この写真、びっくりしました! 昨日のフリオ・アナジャ・キャバンディングもエアジョーダン作ってましたね。

■以下の動画で製作工程が分かります(途中から何作ってるか気づきます)。
https://www.youtube.com/watch?v=5-TBop347F4
(2023/9/14)

レニャーテロス工房

ダンボールといえば、レニャーテロス工房を思い出した。 と言っても8月に見たばかりなんですが。

工房は現代のマヤ人が、段ボール箱などのリサイクルを中心として、手漉き紙、アート・ブック、木版画を元にしたシルクスクリーン印刷などを行っているらしい。

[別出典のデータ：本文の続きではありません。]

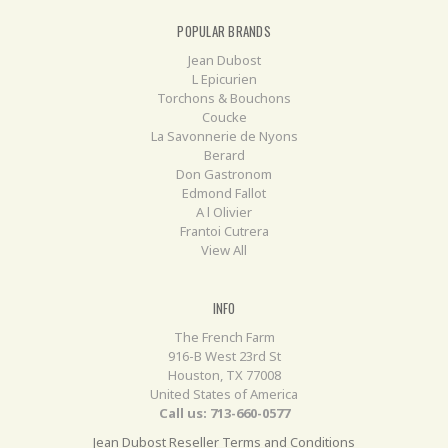
POPULAR BRANDS
Jean Dubost
L Epicurien
Torchons & Bouchons
Coucke
La Savonnerie de Nyons
Berard
Don Gastronom
Edmond Fallot
A l Olivier
Frantoi Cutrera
View All
INFO
The French Farm
916-B West 23rd St
Houston, TX 77008
United States of America
Call us: 713-660-0577
Jean Dubost Reseller Terms and Conditions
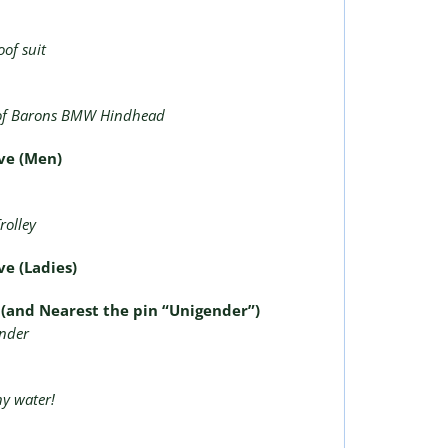
of suit
of Barons BMW Hindhead
ive (Men)
e
rolley
ve (Ladies)
e (and Nearest the pin “Unigender”)
inder
ny water!
e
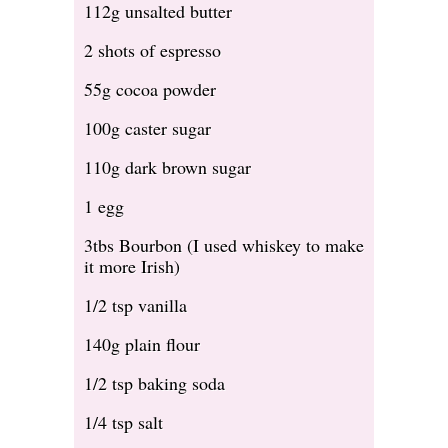
112g unsalted butter
2 shots of espresso
55g cocoa powder
100g caster sugar
110g dark brown sugar
1 egg
3tbs Bourbon (I used whiskey to make
it more Irish)
1/2 tsp vanilla
140g plain flour
1/2 tsp baking soda
1/4 tsp salt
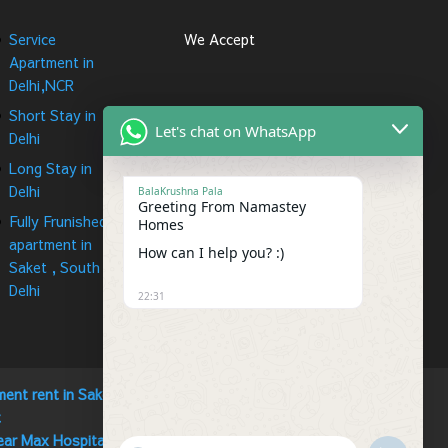
Service
We Accept
Apartment in
Delhi,NCR
Short Stay in
Let's chat on WhatsApp
Delhi
Long Stay in
Delhi
BalaKrushna Pala
Greeting From Namastey
Fully Frunished
Homes
apartment in
How can I help you? :)
Saket , South
Delhi
22:31
ment rent in Saket
t
ear Max Hospital Saket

以下のYouTubeでは、手作業で紙をリサイクルして再生する様子が収められている。コロナ禍でなければ見る機会なかったかも。。
https://www.youtube.com/watch?v=H9y_FxNuyJ4

私は8月に東京都美術館に荒木珠奈展に行った際に別な展示室で行われていた、とびらプロジェクト関連企画を見て、工房で制作されたものや荒木さんも工房でのワークショップに加わったことがあるなど知った。以下の写真は、8月の企画で撮影したもの。最後の方のは布にプリントした版画。これが紙版画で古紙が使われていて、それ自体もいい感じだった(なぜ撮ってないんだ?)。
(2023/9/15)

Sarah Sze: The Waiting Room, PEckham Rye Station

Sarah Szeのインスタレーションが廃墟と化した駅の待合室に

ロンドンのペッカム・ライ駅に一等乗客のための待合室ができたのは1865年、1922年にビリヤード場に引き継がれたが1950年代末に閉鎖。という場所での展示(9/17まで)。

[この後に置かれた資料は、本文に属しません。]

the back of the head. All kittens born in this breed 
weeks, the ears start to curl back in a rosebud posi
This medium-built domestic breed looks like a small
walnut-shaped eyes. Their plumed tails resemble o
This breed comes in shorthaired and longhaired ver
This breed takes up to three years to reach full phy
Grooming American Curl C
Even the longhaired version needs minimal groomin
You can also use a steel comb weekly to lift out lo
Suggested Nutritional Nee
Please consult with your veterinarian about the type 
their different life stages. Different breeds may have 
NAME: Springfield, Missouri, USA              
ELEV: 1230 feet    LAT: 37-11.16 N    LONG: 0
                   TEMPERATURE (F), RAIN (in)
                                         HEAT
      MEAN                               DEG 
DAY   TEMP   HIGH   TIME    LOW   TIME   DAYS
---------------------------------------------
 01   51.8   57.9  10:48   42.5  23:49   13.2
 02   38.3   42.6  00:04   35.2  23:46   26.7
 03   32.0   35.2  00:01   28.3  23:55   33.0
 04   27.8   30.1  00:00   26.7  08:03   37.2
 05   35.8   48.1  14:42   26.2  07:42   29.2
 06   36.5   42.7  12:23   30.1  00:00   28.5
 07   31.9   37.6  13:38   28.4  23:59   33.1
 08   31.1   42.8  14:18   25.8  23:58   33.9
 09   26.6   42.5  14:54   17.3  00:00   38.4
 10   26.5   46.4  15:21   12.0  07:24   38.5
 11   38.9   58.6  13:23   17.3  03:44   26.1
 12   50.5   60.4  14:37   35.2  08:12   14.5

最後の動画がわかりやすい(短いけど)。作品は、9/11に投稿したグッゲンハイムでの球体のものと似ている。Londonistによると『作品の中心には、紙やボール紙をちぎって作った分解された地球儀が、ステンレス・スチールのチューブの中に置かれ、変化するイメージとともに踊っている。… 映像は、42台以上のプロジェクターによって形成されている。』

古い駅いいですよね。地下鉄の旧新橋駅とか使ったら面白そう。
Londonistの記事
https://londonist.com/london/art-and-photography/sarah-sze-the-waiting-room-peckham-rye-station
(2023/9/16)

STEIDL–WERK No.31: GHOSTS IN THE MACHINE

以下のインスタグラムを見たら欲しくなってしまった。

テセウス・チャンとゲルハルト・スタイデルによる、本とは何かを再定義する最新の冒険、STEIDEL-WERK。このNo.31は白い紙ではなく最近のSteidlの本からすでに印刷された「メイクレディ」シートを使用。通常は廃棄されるこのシートの上に、チャンのインクドローイングが印刷され、その結果、技術的かつ光学的なアクシデントの実験が行われることになる。したがって、このエディションの各書籍もユニークなものとなっている。 中身は、ポスター10点、ポストカード10点、ZINE1点、そしてチャンが編集したSteidl Magazine No.7と一緒に段ボール箱に収められている。

素敵なハコモノ❤️(2023/9/17)

※この記事は、以下のThreadsで毎日投稿したものを一週間分まとめたものです。